Given entries -
_ _ _ _ _

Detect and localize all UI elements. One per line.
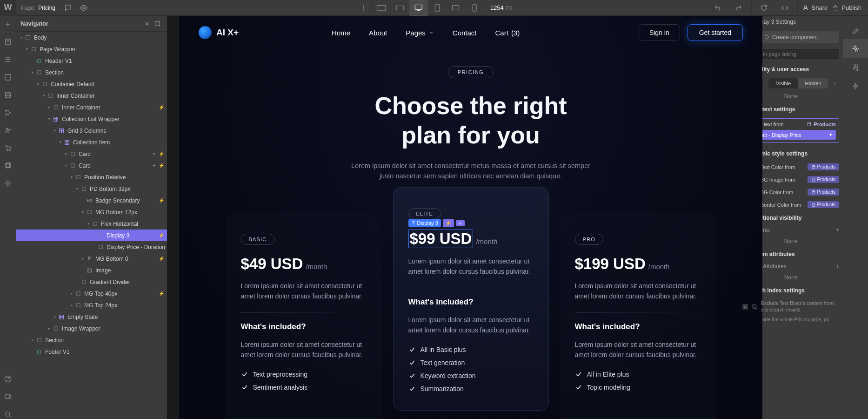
pages-icon[interactable]: [3, 37, 13, 47]
hidden-button[interactable]: Hidden: [798, 78, 828, 88]
tree-item[interactable]: Header V1: [16, 55, 167, 67]
twisty-icon[interactable]: ▾: [24, 47, 30, 51]
twisty-icon[interactable]: ▸: [69, 291, 74, 296]
twisty-icon[interactable]: ▾: [30, 70, 35, 74]
comments-icon[interactable]: [60, 0, 76, 16]
tree-item[interactable]: ▾Body: [16, 32, 167, 43]
redo-icon[interactable]: [731, 0, 747, 16]
tree-item[interactable]: ▾Flex Horizontal: [16, 218, 167, 230]
tree-item[interactable]: ▾Collection Item: [16, 136, 167, 148]
twisty-icon[interactable]: ▾: [41, 94, 47, 98]
tree-item[interactable]: ▾Card✦⚡: [16, 160, 167, 171]
settings-icon[interactable]: [3, 179, 13, 188]
interactions-tab[interactable]: [843, 76, 868, 95]
twisty-icon[interactable]: ▸: [63, 152, 69, 156]
style-tab[interactable]: [843, 20, 868, 39]
binding-badge-icon[interactable]: ⚡: [443, 219, 454, 227]
tree-item[interactable]: Image: [16, 264, 167, 276]
tree-item[interactable]: ▾Container Default: [16, 78, 167, 90]
refresh-icon[interactable]: [756, 0, 772, 16]
twisty-icon[interactable]: ▾: [63, 163, 69, 168]
add-visibility-button[interactable]: +: [831, 80, 839, 87]
tree-item[interactable]: Gradient Divider: [16, 276, 167, 288]
navigator-tree[interactable]: ▾Body▾Page WrapperHeader V1▾Section▾Cont…: [16, 32, 167, 419]
twisty-icon[interactable]: ▸: [52, 315, 58, 319]
tree-item[interactable]: Footer V1: [16, 346, 167, 358]
tree-item[interactable]: ▸PMG Bottom 0⚡: [16, 253, 167, 264]
tree-item[interactable]: Display 3⚡: [16, 230, 167, 241]
signin-button[interactable]: Sign in: [639, 24, 680, 41]
settings-badge-icon[interactable]: [456, 220, 465, 226]
webflow-logo[interactable]: W: [0, 0, 16, 16]
breakpoint-xl-button[interactable]: [372, 0, 391, 16]
nav-home[interactable]: Home: [332, 29, 350, 37]
brand[interactable]: AI X+: [199, 26, 239, 39]
tree-item[interactable]: ▾PD Bottom 32px: [16, 183, 167, 195]
close-icon[interactable]: [142, 16, 152, 32]
twisty-icon[interactable]: ▾: [69, 175, 74, 179]
breakpoint-desktop-button[interactable]: [409, 0, 428, 16]
plan-price[interactable]: $99 USD: [408, 230, 474, 248]
products-pill[interactable]: Products: [808, 201, 839, 208]
more-icon[interactable]: [356, 0, 372, 16]
tree-item[interactable]: ▾Position Relative: [16, 171, 167, 183]
pin-icon[interactable]: [152, 16, 162, 32]
canvas-frame[interactable]: AI X+ Home About Pages Contact Cart (3): [179, 16, 762, 419]
tree-item[interactable]: Display Price - Duration: [16, 241, 167, 253]
undo-icon[interactable]: [710, 0, 726, 16]
getstarted-button[interactable]: Get started: [688, 24, 743, 41]
tree-item[interactable]: ▾Grid 3 Columns: [16, 125, 167, 136]
cms-icon[interactable]: [3, 90, 13, 100]
add-condition-button[interactable]: +: [836, 227, 839, 233]
publish-button[interactable]: Publish: [832, 4, 861, 11]
twisty-icon[interactable]: ▸: [47, 326, 52, 331]
twisty-icon[interactable]: ▸: [30, 338, 35, 342]
style-manager-tab[interactable]: [843, 58, 868, 76]
twisty-icon[interactable]: ▾: [35, 82, 41, 86]
tree-item[interactable]: ▸Section: [16, 334, 167, 346]
breakpoint-landscape-button[interactable]: [447, 0, 465, 16]
tree-item[interactable]: ▸Inner Container⚡: [16, 101, 167, 113]
twisty-icon[interactable]: ▾: [58, 140, 63, 144]
id-input[interactable]: [751, 49, 839, 59]
tree-item[interactable]: ▸Card✦⚡: [16, 148, 167, 160]
tree-item[interactable]: ▸Image Wrapper: [16, 323, 167, 334]
twisty-icon[interactable]: ▾: [74, 187, 80, 191]
nav-contact[interactable]: Contact: [453, 29, 477, 37]
tree-item[interactable]: H3Badge Secondary⚡: [16, 195, 167, 206]
tree-item[interactable]: ▾Inner Container: [16, 90, 167, 101]
logic-icon[interactable]: [3, 108, 13, 117]
tree-item[interactable]: ▾MG Bottom 12px: [16, 206, 167, 218]
products-pill[interactable]: Products: [808, 189, 839, 196]
breakpoint-mobile-button[interactable]: [465, 0, 484, 16]
page-dropdown[interactable]: Pricing: [38, 5, 55, 11]
preview-icon[interactable]: [76, 0, 92, 16]
breakpoint-lg-button[interactable]: [391, 0, 409, 16]
code-icon[interactable]: [777, 0, 793, 16]
search-icon[interactable]: [3, 410, 13, 419]
assets-icon[interactable]: [3, 161, 13, 170]
tree-item[interactable]: ▾Page Wrapper: [16, 43, 167, 55]
nav-cart[interactable]: Cart (3): [495, 29, 520, 37]
visible-button[interactable]: Visible: [768, 78, 798, 88]
nav-about[interactable]: About: [369, 29, 387, 37]
tree-item[interactable]: ▾Collection List Wrapper: [16, 113, 167, 125]
twisty-icon[interactable]: ▾: [19, 35, 24, 40]
help-icon[interactable]: [3, 374, 13, 384]
element-settings-tab[interactable]: [843, 39, 868, 58]
twisty-icon[interactable]: ▾: [47, 117, 52, 121]
tree-item[interactable]: ▸Empty State: [16, 311, 167, 323]
users-icon[interactable]: [3, 126, 13, 135]
nav-pages[interactable]: Pages: [406, 29, 434, 37]
twisty-icon[interactable]: ▾: [52, 128, 58, 133]
navigator-icon[interactable]: [3, 55, 13, 64]
components-icon[interactable]: [3, 73, 13, 82]
add-icon[interactable]: [3, 20, 13, 29]
tree-item[interactable]: ▸MG Top 24px: [16, 299, 167, 311]
tree-item[interactable]: ▸MG Top 40px⚡: [16, 288, 167, 299]
twisty-icon[interactable]: ▾: [80, 210, 86, 214]
twisty-icon[interactable]: ▸: [80, 257, 86, 261]
twisty-icon[interactable]: ▸: [69, 303, 74, 307]
ecommerce-icon[interactable]: [3, 143, 13, 153]
video-icon[interactable]: [3, 392, 13, 401]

_ _ _ _ _

Aim of the exercise -
Transcribe the listing above verbatim. Omit the pictures.

Result of this exercise -
Detect and localize all UI elements. One per line.
pages-icon[interactable]: [3, 37, 13, 47]
hidden-button[interactable]: Hidden: [798, 78, 828, 88]
tree-item[interactable]: Header V1: [16, 55, 167, 67]
twisty-icon[interactable]: ▾: [24, 47, 30, 51]
twisty-icon[interactable]: ▸: [69, 291, 74, 296]
twisty-icon[interactable]: ▾: [30, 70, 35, 74]
comments-icon[interactable]: [60, 0, 76, 16]
tree-item[interactable]: ▾Body: [16, 32, 167, 43]
redo-icon[interactable]: [731, 0, 747, 16]
tree-item[interactable]: ▾Flex Horizontal: [16, 218, 167, 230]
tree-item[interactable]: ▾Collection Item: [16, 136, 167, 148]
twisty-icon[interactable]: ▾: [41, 94, 47, 98]
tree-item[interactable]: ▾Card✦⚡: [16, 160, 167, 171]
settings-icon[interactable]: [3, 179, 13, 188]
interactions-tab[interactable]: [843, 76, 868, 95]
twisty-icon[interactable]: ▸: [63, 152, 69, 156]
style-tab[interactable]: [843, 20, 868, 39]
binding-badge-icon[interactable]: ⚡: [443, 219, 454, 227]
tree-item[interactable]: Image: [16, 264, 167, 276]
tree-item[interactable]: ▾Container Default: [16, 78, 167, 90]
refresh-icon[interactable]: [756, 0, 772, 16]
twisty-icon[interactable]: ▾: [63, 163, 69, 168]
add-visibility-button[interactable]: +: [831, 80, 839, 87]
tree-item[interactable]: Gradient Divider: [16, 276, 167, 288]
navigator-tree[interactable]: ▾Body▾Page WrapperHeader V1▾Section▾Cont…: [16, 32, 167, 419]
twisty-icon[interactable]: ▸: [52, 315, 58, 319]
tree-item[interactable]: Footer V1: [16, 346, 167, 358]
tree-item[interactable]: ▸PMG Bottom 0⚡: [16, 253, 167, 264]
tree-item[interactable]: Display 3⚡: [16, 230, 167, 241]
signin-button[interactable]: Sign in: [639, 24, 680, 41]
settings-badge-icon[interactable]: [456, 220, 465, 226]
webflow-logo[interactable]: W: [0, 0, 16, 16]
breakpoint-xl-button[interactable]: [372, 0, 391, 16]
nav-home[interactable]: Home: [332, 29, 350, 37]
brand[interactable]: AI X+: [199, 26, 239, 39]
tree-item[interactable]: ▾PD Bottom 32px: [16, 183, 167, 195]
close-icon[interactable]: [142, 16, 152, 32]
twisty-icon[interactable]: ▾: [69, 175, 74, 179]
breakpoint-desktop-button[interactable]: [409, 0, 428, 16]
plan-price[interactable]: $99 USD: [408, 230, 474, 248]
products-pill[interactable]: Products: [808, 201, 839, 208]
more-icon[interactable]: [356, 0, 372, 16]
tree-item[interactable]: ▾Position Relative: [16, 171, 167, 183]
pin-icon[interactable]: [152, 16, 162, 32]
canvas-frame[interactable]: AI X+ Home About Pages Contact Cart (3): [179, 16, 762, 419]
tree-item[interactable]: Display Price - Duration: [16, 241, 167, 253]
undo-icon[interactable]: [710, 0, 726, 16]
getstarted-button[interactable]: Get started: [688, 24, 743, 41]
tree-item[interactable]: ▾Grid 3 Columns: [16, 125, 167, 136]
cms-icon[interactable]: [3, 90, 13, 100]
add-condition-button[interactable]: +: [836, 227, 839, 233]
publish-button[interactable]: Publish: [832, 4, 861, 11]
twisty-icon[interactable]: ▸: [47, 326, 52, 331]
twisty-icon[interactable]: ▸: [30, 338, 35, 342]
style-manager-tab[interactable]: [843, 58, 868, 76]
twisty-icon[interactable]: ▾: [35, 82, 41, 86]
tree-item[interactable]: ▸Section: [16, 334, 167, 346]
breakpoint-landscape-button[interactable]: [447, 0, 465, 16]
tree-item[interactable]: ▸Inner Container⚡: [16, 101, 167, 113]
twisty-icon[interactable]: ▾: [58, 140, 63, 144]
id-input[interactable]: [751, 49, 839, 59]
tree-item[interactable]: ▸Card✦⚡: [16, 148, 167, 160]
tree-item[interactable]: ▸Image Wrapper: [16, 323, 167, 334]
twisty-icon[interactable]: ▾: [74, 187, 80, 191]
nav-contact[interactable]: Contact: [453, 29, 477, 37]
tree-item[interactable]: H3Badge Secondary⚡: [16, 195, 167, 206]
tree-item[interactable]: ▾Inner Container: [16, 90, 167, 101]
logic-icon[interactable]: [3, 108, 13, 117]
tree-item[interactable]: ▾MG Bottom 12px: [16, 206, 167, 218]
products-pill[interactable]: Products: [808, 189, 839, 196]
breakpoint-mobile-button[interactable]: [465, 0, 484, 16]
page-dropdown[interactable]: Pricing: [38, 5, 55, 11]
preview-icon[interactable]: [76, 0, 92, 16]
breakpoint-lg-button[interactable]: [391, 0, 409, 16]
code-icon[interactable]: [777, 0, 793, 16]
search-icon[interactable]: [3, 410, 13, 419]
assets-icon[interactable]: [3, 161, 13, 170]
tree-item[interactable]: ▾Page Wrapper: [16, 43, 167, 55]
nav-cart[interactable]: Cart (3): [495, 29, 520, 37]
visible-button[interactable]: Visible: [768, 78, 798, 88]
nav-about[interactable]: About: [369, 29, 387, 37]
tree-item[interactable]: ▾Collection List Wrapper: [16, 113, 167, 125]
twisty-icon[interactable]: ▾: [19, 35, 24, 40]
help-icon[interactable]: [3, 374, 13, 384]
element-settings-tab[interactable]: [843, 39, 868, 58]
twisty-icon[interactable]: ▾: [47, 117, 52, 121]
tree-item[interactable]: ▸Empty State: [16, 311, 167, 323]
users-icon[interactable]: [3, 126, 13, 135]
nav-pages[interactable]: Pages: [406, 29, 434, 37]
twisty-icon[interactable]: ▾: [52, 128, 58, 133]
navigator-icon[interactable]: [3, 55, 13, 64]
components-icon[interactable]: [3, 73, 13, 82]
add-icon[interactable]: [3, 20, 13, 29]
tree-item[interactable]: ▸MG Top 24px: [16, 299, 167, 311]
tree-item[interactable]: ▸MG Top 40px⚡: [16, 288, 167, 299]
twisty-icon[interactable]: ▾: [80, 210, 86, 214]
twisty-icon[interactable]: ▸: [80, 257, 86, 261]
twisty-icon[interactable]: ▸: [69, 303, 74, 307]
ecommerce-icon[interactable]: [3, 143, 13, 153]
video-icon[interactable]: [3, 392, 13, 401]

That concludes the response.